═════ Records provided

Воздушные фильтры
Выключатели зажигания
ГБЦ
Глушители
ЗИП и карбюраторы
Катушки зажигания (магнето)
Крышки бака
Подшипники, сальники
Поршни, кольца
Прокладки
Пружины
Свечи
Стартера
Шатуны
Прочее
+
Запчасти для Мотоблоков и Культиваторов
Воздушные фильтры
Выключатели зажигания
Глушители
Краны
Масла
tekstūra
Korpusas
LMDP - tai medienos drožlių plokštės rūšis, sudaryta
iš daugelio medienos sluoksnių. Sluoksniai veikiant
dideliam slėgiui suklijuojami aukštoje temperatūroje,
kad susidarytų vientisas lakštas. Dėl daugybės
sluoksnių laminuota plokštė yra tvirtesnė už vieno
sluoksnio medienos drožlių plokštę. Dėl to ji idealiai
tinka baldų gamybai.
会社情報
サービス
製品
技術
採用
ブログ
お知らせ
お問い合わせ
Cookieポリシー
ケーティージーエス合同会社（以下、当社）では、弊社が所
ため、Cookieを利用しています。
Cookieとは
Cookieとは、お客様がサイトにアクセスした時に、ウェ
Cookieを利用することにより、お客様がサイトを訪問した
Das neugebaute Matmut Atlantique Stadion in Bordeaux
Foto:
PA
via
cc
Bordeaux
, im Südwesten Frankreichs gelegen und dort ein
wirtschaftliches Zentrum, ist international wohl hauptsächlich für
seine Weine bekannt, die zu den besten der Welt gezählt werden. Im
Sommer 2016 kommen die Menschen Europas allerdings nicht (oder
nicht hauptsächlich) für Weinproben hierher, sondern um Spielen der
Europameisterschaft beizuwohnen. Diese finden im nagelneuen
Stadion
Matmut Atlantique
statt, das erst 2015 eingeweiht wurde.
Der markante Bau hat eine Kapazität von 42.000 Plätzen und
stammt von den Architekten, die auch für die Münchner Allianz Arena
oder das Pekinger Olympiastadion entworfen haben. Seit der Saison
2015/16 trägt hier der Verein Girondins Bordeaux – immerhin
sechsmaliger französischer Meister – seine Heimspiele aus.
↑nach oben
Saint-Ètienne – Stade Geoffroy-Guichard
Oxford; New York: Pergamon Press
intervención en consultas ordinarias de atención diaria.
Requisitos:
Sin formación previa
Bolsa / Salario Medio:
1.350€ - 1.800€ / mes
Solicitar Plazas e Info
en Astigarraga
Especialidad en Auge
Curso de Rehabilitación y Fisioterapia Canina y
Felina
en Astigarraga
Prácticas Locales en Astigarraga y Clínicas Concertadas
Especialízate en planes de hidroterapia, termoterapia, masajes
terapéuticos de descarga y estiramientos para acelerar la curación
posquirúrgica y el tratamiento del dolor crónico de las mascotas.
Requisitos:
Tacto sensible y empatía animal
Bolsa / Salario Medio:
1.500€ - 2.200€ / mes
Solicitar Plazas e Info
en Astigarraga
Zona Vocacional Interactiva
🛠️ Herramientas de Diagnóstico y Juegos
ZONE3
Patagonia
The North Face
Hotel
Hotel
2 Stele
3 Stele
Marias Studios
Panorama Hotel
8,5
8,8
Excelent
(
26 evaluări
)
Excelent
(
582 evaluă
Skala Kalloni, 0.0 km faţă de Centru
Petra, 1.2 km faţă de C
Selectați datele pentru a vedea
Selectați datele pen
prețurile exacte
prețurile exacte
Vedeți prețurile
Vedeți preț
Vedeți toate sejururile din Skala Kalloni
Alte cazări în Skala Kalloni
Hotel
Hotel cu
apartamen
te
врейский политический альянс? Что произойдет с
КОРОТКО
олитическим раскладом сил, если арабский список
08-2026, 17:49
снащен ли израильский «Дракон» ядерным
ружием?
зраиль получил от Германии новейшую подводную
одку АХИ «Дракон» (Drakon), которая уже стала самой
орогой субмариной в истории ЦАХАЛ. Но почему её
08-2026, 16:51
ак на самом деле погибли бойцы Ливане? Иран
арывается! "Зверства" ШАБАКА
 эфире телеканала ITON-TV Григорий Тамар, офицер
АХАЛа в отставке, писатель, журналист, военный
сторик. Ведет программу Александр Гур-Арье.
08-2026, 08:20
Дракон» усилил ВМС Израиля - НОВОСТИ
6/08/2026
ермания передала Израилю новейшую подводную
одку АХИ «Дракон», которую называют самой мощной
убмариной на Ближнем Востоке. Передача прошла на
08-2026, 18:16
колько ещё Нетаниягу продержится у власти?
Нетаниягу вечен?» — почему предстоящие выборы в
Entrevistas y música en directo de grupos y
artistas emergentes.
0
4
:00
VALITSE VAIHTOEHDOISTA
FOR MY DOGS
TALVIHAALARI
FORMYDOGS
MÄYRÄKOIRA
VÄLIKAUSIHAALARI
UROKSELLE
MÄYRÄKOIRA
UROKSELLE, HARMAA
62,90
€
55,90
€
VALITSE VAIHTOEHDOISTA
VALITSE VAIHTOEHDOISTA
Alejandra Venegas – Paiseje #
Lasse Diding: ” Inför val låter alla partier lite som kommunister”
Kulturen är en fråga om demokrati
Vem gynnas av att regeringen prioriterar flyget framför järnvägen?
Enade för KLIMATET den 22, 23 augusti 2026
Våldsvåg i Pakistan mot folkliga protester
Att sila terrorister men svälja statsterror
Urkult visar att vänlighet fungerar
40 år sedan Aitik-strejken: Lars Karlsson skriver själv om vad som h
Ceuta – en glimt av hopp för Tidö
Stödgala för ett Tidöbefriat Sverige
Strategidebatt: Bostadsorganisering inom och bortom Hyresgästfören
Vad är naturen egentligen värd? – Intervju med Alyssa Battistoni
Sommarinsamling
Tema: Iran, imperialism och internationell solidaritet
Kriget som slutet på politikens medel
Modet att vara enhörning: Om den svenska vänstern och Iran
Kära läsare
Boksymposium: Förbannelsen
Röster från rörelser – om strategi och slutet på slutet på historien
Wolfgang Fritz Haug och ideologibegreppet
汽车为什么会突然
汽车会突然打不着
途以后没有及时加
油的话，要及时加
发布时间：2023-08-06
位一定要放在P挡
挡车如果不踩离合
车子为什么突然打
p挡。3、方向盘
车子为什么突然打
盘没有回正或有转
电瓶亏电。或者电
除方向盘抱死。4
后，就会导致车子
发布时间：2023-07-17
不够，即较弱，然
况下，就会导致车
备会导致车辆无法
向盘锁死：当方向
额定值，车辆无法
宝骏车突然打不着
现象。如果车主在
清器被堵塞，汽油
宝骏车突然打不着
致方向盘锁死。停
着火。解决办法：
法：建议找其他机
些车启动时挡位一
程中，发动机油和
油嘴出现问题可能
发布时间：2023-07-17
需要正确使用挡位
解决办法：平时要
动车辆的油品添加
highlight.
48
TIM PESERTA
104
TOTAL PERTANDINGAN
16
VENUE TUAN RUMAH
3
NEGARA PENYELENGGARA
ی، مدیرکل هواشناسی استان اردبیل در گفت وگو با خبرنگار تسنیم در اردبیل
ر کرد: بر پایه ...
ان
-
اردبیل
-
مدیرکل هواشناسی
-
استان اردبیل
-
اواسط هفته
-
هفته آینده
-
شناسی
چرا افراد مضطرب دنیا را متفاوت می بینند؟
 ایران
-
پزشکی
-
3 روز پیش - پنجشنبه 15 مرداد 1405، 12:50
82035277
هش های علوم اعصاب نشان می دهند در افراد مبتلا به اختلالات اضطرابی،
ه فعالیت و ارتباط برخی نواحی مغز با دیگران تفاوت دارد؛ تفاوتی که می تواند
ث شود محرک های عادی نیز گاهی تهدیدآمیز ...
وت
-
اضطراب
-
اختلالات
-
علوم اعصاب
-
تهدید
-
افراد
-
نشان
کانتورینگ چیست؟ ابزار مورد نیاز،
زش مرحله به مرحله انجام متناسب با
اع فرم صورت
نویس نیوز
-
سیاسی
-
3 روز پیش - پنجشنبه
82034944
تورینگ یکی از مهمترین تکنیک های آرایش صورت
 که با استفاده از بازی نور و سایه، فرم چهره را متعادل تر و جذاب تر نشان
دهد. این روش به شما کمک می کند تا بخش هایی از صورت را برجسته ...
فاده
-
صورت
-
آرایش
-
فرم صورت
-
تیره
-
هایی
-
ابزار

══════════

**Task details:** Set down, exactly as they appear, the lines above from the first one to the line that holds "LMDP - tai medienos", both included, please, and no others.

**Task answer:**
Воздушные фильтры
Выключатели зажигания
ГБЦ
Глушители
ЗИП и карбюраторы
Катушки зажигания (магнето)
Крышки бака
Подшипники, сальники
Поршни, кольца
Прокладки
Пружины
Свечи
Стартера
Шатуны
Прочее
+
Запчасти для Мотоблоков и Культиваторов
Воздушные фильтры
Выключатели зажигания
Глушители
Краны
Масла
tekstūra
Korpusas
LMDP - tai medienos drožlių plokštės rūšis, sudaryta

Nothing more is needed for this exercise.